C#: Reading data from an xls document

C#: Reading data from an xls document - c#

I am currently working on a project for traversing an excel document and inserting data into a database using C#.
The relevant data for this project is:
The excel sheet has 14 rows at the top that I do not care about. (sometimes 15, see Russia/Siberia below)
The data is grouped by name into 2 columns (date and value), such as:
Sheet 1
USA China Russia
Date Value Date Value Siberia
1/1/09 4.3654 1/1/09 2.7456 Date Value
1/2/09 3.5545 1/3/09 9.3214 2/5/09 0.2454
1/3/09 3.2322 1/21/09 5.2234 2/6/09 0.5557
The name I need to acquire is whichever is listed directly above "Date".
I only care about data from dates we do not have in the database. Before each column set is parsed, I will acquire the max date for any given name from the database, and skip anything at or before it.
There is no guarantee that the columns will be in a constant order or have constant spacing.
I do not want data for all names, rather only those in a list I put together before the file is acquired.
My current plan is this:
For each column, if the date field is at row 16, save the name as the value in row 15 above it, check the database for the last date for that name, only insert data where the date is greater than the acquired date.
If the date field is at row 17, do the same thing, but start the for loop through each row at 18.
If the name is not in the list, skip the column. If it is, make sure to grab the column next to it for the necessary values.
My problem is:
I am currently trying to use the ExcelDataReader from Codeplex(http://www.codeplex.com/ExcelDataReader). This only likes csv-like sheets, which this project has not.
I do not know of any alternative Excel readers.
To the best of my knowledge, a straight FileStream traversal of this file can only go row-by-row, rather than column-by-column.
To anyone still reading, thank you for your time. Any recommendations on how to proceed? Please ensure that solutions can traverse each column, not each row.
Also, please don't worry about the database stuff, or the list of names that precedes the traversal.
Addendum: What I'd really like to end up with is some type of table that I can just traverse with a nested loop, making column-centric traversal much, much easier. Because there is so much garbage near the top of the sheet (14+ rows), most simple solutions are not feasible.

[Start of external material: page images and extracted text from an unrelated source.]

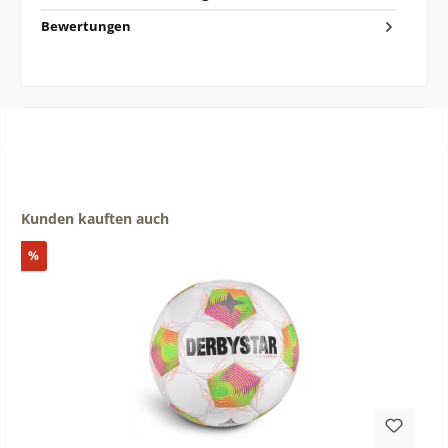
Bewertungen
Produktgalerie überspringen
Kunden kauften auch
Rabatt
%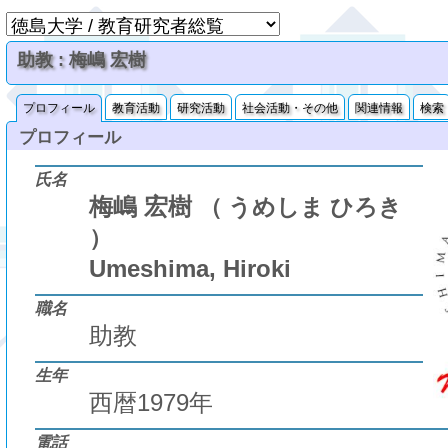
助教 : 梅嶋 宏樹
プロフィール
教育活動
研究活動
社会活動・その他
関連情報
検索
プロフィール
氏名
梅嶋 宏樹
（ うめしま ひろき
）
Umeshima, Hiroki
職名
助教
生年
西暦1979年
電話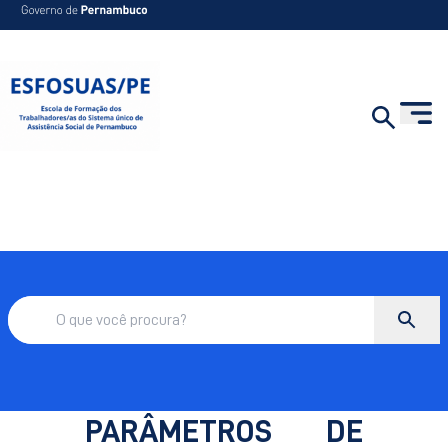
PARÂMETROS DE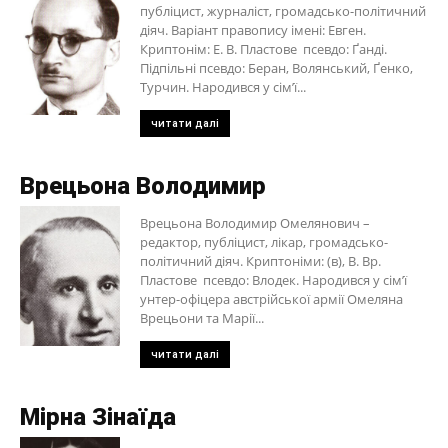
публіцист, журналіст, громадсько-політичний
діяч. Варіант правопису імені: Евген.
Криптонім: Е. В. Пластове псевдо: Ґанді.
Підпільні псевдо: Беран, Волянський, Ґенко,
Турчин. Народився у сім’ї...
читати далі
Врецьона Володимир
Врецьона Володимир Омелянович –
редактор, публіцист, лікар, громадсько-
політичний діяч. Криптоніми: (в), В. Вр.
Пластове псевдо: Влодек. Народився у сім’ї
унтер-офіцера австрійської армії Омеляна
Врецьони та Марії...
читати далі
Мірна Зінаїда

If you want to read from excel in C#, i've used this library with great success, it'll give you the flexibility to parse columns/rows just however you'd like:
http://sourceforge.net/projects/koogra/ (read-only)
Other open source libraries i haven't used but could be good:
http://nexcel.sourceforge.net/ (read-only)
http://npoi.codeplex.com/ (can read and write)
http://developer.novell.com/wiki/index.php/Poi.Net (this project is dead)
Alternatively, you can use one of the many good Java libraries, and convert it into a C# assembly using IKVM:
http://jxls.sourceforge.net/
http://www.andykhan.com/jexcelapi/
http://poi.apache.org/ (this one's the grand-daddy of java XLS libraries)
I've covered how to do the IKVM Java -> C# conversion here (it's really not as horrible an option as you think):
http://splinter.com.au/blog/?p=207

Not a straight answer to your question but an alternative idea:
Your data looks like a pivot-ish table. I'd recommend "unpivoting" it into simple table.
Example:
Russia USA
Q1 123 323
Q2 456 321
Q3 567 843
Becomes:
Quarter Country Value
Q1 Russia 123
Q1 USA 323
Q2 Russia 321
....
If that is the case, not sure if I got this right in your question, than processing the data using a OleDB driver or whatever CSV kind of stuff should be become much less painful.

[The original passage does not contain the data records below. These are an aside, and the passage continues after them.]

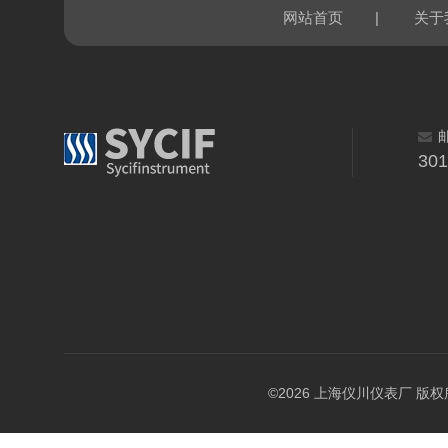
|
网站首页
关于
30
©2026 上海仪川仪表厂 版权所有 A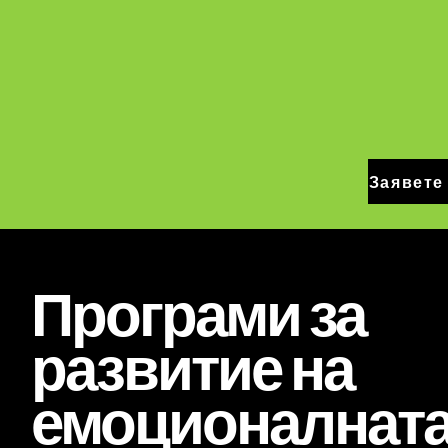
Заявете 
Програми за
развитие на
емоционалнат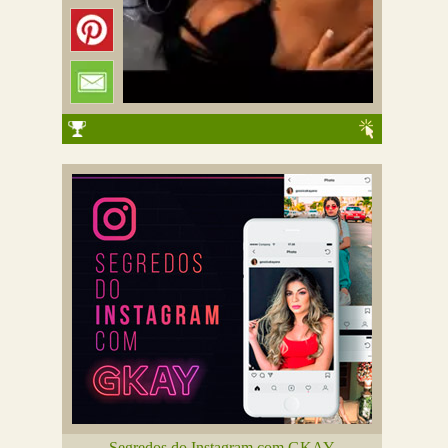
Segredos do Instagram com GKAY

You can access Excel directly using ADO.NET via the ODBC driver. See http://www.davidhayden.com/blog/dave/archive/2006/05/26/2973.aspx or Google for more info on how to do that. You may wish to try HDR=No in your connection string, since your first row isn't really proper headers by the looks of it.
I haven't done this for a while, but I remember that it is a bit "temperamental" and takes some playing around with to get the column names right, but it should work. Try SELECT * FROM [Sheet1$] and see what you get.

I highly recommend saving this Excel document in a CSV format before doing anything else with it. You can do using this code
After you have a CSV, you can either parse it using that library, or write your own parser for it.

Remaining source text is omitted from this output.